> [THE PROBLEM]: Restate word for word the lines of the records below, starting at the line that contains "Internet access is" and ending at the line that contains "TESTIMONIALS", with both of those lines included and nothing else.

> [THE INPUT]:
□ □ □

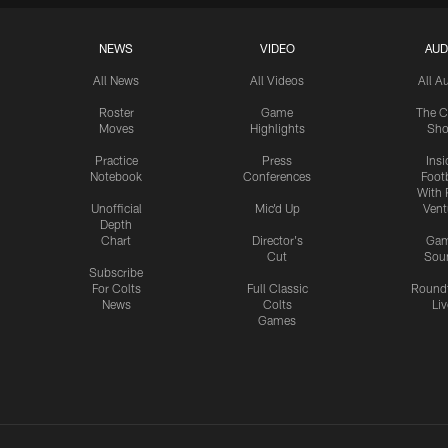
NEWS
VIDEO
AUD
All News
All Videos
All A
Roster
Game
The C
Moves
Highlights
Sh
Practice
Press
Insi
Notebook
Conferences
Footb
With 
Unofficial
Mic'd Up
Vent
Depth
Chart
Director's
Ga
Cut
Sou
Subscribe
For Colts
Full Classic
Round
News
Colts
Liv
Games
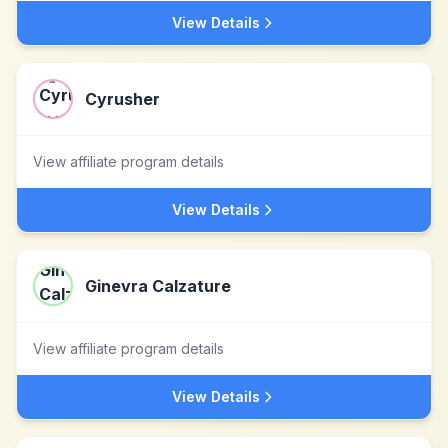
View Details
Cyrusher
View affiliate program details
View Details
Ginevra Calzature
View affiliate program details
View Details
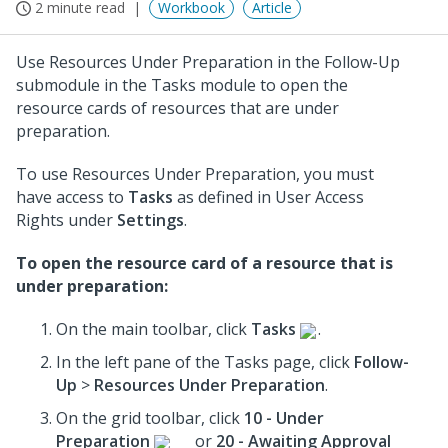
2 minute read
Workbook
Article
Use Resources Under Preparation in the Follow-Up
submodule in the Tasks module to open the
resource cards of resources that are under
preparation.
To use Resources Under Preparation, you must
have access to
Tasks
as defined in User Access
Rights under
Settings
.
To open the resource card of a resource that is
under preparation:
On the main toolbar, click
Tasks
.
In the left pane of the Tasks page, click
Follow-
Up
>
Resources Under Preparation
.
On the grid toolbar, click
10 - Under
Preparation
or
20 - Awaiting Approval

□ □ □

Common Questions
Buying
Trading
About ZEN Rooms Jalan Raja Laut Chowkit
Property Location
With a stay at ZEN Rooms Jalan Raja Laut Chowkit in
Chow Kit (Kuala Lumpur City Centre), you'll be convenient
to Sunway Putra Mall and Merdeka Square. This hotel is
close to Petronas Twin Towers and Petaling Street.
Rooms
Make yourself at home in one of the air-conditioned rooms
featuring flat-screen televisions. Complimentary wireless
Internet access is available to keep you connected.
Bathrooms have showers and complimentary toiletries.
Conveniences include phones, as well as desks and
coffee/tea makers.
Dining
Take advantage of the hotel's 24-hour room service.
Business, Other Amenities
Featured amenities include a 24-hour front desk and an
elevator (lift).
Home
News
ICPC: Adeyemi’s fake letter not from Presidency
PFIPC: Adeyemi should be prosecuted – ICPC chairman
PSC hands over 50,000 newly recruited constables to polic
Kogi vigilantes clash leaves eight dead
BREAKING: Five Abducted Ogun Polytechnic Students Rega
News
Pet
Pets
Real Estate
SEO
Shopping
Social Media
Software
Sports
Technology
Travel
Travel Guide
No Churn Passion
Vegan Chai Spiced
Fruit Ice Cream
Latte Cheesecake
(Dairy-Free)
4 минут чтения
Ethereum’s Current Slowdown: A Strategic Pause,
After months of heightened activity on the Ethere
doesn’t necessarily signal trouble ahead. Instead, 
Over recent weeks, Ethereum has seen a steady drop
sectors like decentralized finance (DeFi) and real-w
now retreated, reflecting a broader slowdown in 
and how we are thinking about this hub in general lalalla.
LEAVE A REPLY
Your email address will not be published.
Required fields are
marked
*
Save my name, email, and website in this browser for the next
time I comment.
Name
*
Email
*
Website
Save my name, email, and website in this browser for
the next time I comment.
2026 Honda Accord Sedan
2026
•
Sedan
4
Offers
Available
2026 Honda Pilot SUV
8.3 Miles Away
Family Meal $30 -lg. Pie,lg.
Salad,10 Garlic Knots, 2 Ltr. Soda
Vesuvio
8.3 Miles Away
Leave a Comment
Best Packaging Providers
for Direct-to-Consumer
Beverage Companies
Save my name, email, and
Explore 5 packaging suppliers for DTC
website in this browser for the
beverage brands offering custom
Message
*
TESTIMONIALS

□ □ □

> [PROBLEM SOLUTION]:
Internet access is available to keep you connected.
Bathrooms have showers and complimentary toiletries.
Conveniences include phones, as well as desks and
coffee/tea makers.
Dining
Take advantage of the hotel's 24-hour room service.
Business, Other Amenities
Featured amenities include a 24-hour front desk and an
elevator (lift).
Home
News
ICPC: Adeyemi’s fake letter not from Presidency
PFIPC: Adeyemi should be prosecuted – ICPC chairman
PSC hands over 50,000 newly recruited constables to polic
Kogi vigilantes clash leaves eight dead
BREAKING: Five Abducted Ogun Polytechnic Students Rega
News
Pet
Pets
Real Estate
SEO
Shopping
Social Media
Software
Sports
Technology
Travel
Travel Guide
No Churn Passion
Vegan Chai Spiced
Fruit Ice Cream
Latte Cheesecake
(Dairy-Free)
4 минут чтения
Ethereum’s Current Slowdown: A Strategic Pause,
After months of heightened activity on the Ethere
doesn’t necessarily signal trouble ahead. Instead, 
Over recent weeks, Ethereum has seen a steady drop
sectors like decentralized finance (DeFi) and real-w
now retreated, reflecting a broader slowdown in 
and how we are thinking about this hub in general lalalla.
LEAVE A REPLY
Your email address will not be published.
Required fields are
marked
*
Save my name, email, and website in this browser for the next
time I comment.
Name
*
Email
*
Website
Save my name, email, and website in this browser for
the next time I comment.
2026 Honda Accord Sedan
2026
•
Sedan
4
Offers
Available
2026 Honda Pilot SUV
8.3 Miles Away
Family Meal $30 -lg. Pie,lg.
Salad,10 Garlic Knots, 2 Ltr. Soda
Vesuvio
8.3 Miles Away
Leave a Comment
Best Packaging Providers
for Direct-to-Consumer
Beverage Companies
Save my name, email, and
Explore 5 packaging suppliers for DTC
website in this browser for the
beverage brands offering custom
Message
*
TESTIMONIALS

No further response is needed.